Après la mort de deux jeunes hommes en scooter, poursuivis par la police à Grenoble, plusieurs internautes nous ont interrogés sur la légalité de ces "courses-poursuites".

Article rédigé par Robin Prudent
France Télévisions
Publié Mis à jour
Temps de lecture : 3 min
Deux policiers à Nantes (Loire-Atlantique), le 26 octobre 2016. (JEAN-SEBASTIEN EVRARD / AFP)

Le quartier du Mistral à Grenoble est encore sous le choc. Samedi 2 mars, deux jeunes hommes de 17 et 19 ans, à bord d'un scooter, sont morts alors qu'ils étaient poursuivis par la police. Un drame qui a déclenché plusieurs nuits d'émeutes et qui pose de nombreuses questions. Si le procureur de Grenoble évoque un "accident", des proches des victimes parlent eux de "bavure". Une interrogation est revenue à plusieurs reprises sur les réseaux sociaux et dans notre live "Est-il interdit de poursuivre des gens à deux-roues motorisé sans casque ?"

Ces poursuites, ou "marquages" dans le langage policier, sont encadrées par une note de la police nationale datant de 1999. Celle-ci contient à la fois des éléments très techniques, sur la conduite du véhicule, la vitesse, la répartition du poids, et des éléments plus théoriques sur les conditions de mise en œuvre de ces poursuites. Deux grandes règles sont ainsi édictées : le "discernement" et la "proportion". Les marquages peuvent être effectués si les faits reprochés sont de "grande gravité". En tout état de cause, "la poursuite systématique est exclue".

Cette note édicte aussi certains principes visant à encadrer ces poursuites. "Aucune situation ne peut justifier la blessure ou le décès d'un tiers ou d'un fonctionnaire de police, du fait d'actions trop risquées des intervenants", est-il notamment écrit. En cas de "marquage", les policiers doivent aussi le signaler, par radio, au centre d'information et de commandement, qui peut l'interrompre.
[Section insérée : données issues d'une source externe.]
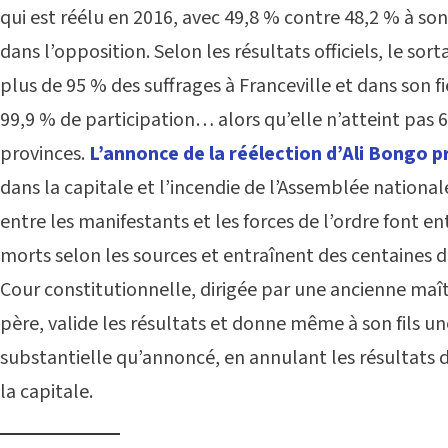
qui est réélu en 2016, avec 49,8 % contre 48,2 % à so
dans l’opposition. Selon les résultats officiels, le 
plus de 95 % des suffrages à Franceville et dans son 
99,9 % de participation… alors qu’elle n’atteint pas 6
provinces.
L’annonce de la réélection d’Ali Bongo
dans la capitale et l’incendie de l’Assemblée nationa
entre les manifestants et les forces de l’ordre font en
morts selon les sources et entraînent des centaines d
Cour constitutionnelle, dirigée par une ancienne maît
père, valide les résultats et donne même à son fils u
substantielle qu’annoncé, en annulant les résultats
la capitale.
Pas de cas particulier sur le port du casque

Contacté par franceinfo, le service d'information et de communication de la police nationale (Sicop), balaie d'emblée la question concernant les conducteurs de deux-roues motorisé sans casque. "On ne prévoit pas de cas particulier pour les motos, les camions, les engins de chantier, ou les vélos, explique le service. Chaque fait est soumis à une analyse." En bref, il n'existe pas de règle générale interdisant une poursuite d'un certain type de véhicule dans cette note. Le Sicop affirme que cette dernière est régulièrement rappelée aux policiers et transmise aux élèves gardiens de la paix.

Cela ne signifie pas que le port (ou non) d'un casque n'est pas pris en considération. "Lorsque le policier remarque qu'un conducteur de scooter ne porte pas de casque, son analyse des risques va être différente et il peut renoncer si l'infraction en cause n'est pas suffisante et le risque trop élevé", précise le SicopCe cadre général a parfois été précisé. Ainsi, en 2010, la préfecture de Seine-Saint-Denis a demandé aux policiers de "ne pas poursuivre les conducteurs de deux-roues, du genre mini-moto ou quad", selon l'AFP, citée par CheckNews.

"Accident" ou "bavure" à Grenoble ?

Dans le cas du drame de Grenoble, l'intervention des policiers était "totalement justifiée", assure le parquet. Les agents de la brigade anticriminalité "ont fait un marquage et n'ont pas mis la pression aux individus" qui roulaient sans casque sur un scooter de grosse cylindrée, volé et dépourvu de plaques, indique le service d'information et de communication de la police nationale. Les deux jeunes hommes ont trouvé la mort en se retrouvant bloqués par un autocar contre le parapet d'un pont, alors que celui-ci se déportait pour laisser passer le scooter et la voiture qui les suivait. 

"Vous pouvez écrire que la police est responsable de leur mort", a de son côté, lancé une proche des victimes, en sortant du palais de justice de Grenoble. "Des jeunes du quartier ont vu ce qui s'est passé et ont le sentiment d'une bavure policière", estime aussi Hassen Bouzeghoub, directeur du centre socio-culturel du quartier. Une information pour recherche des causes de la mort a été ouverte. "Je ne vise aucune infraction commise par les uns ou les autres", a insisté le procureur de Grenoble, Éric Vaillant.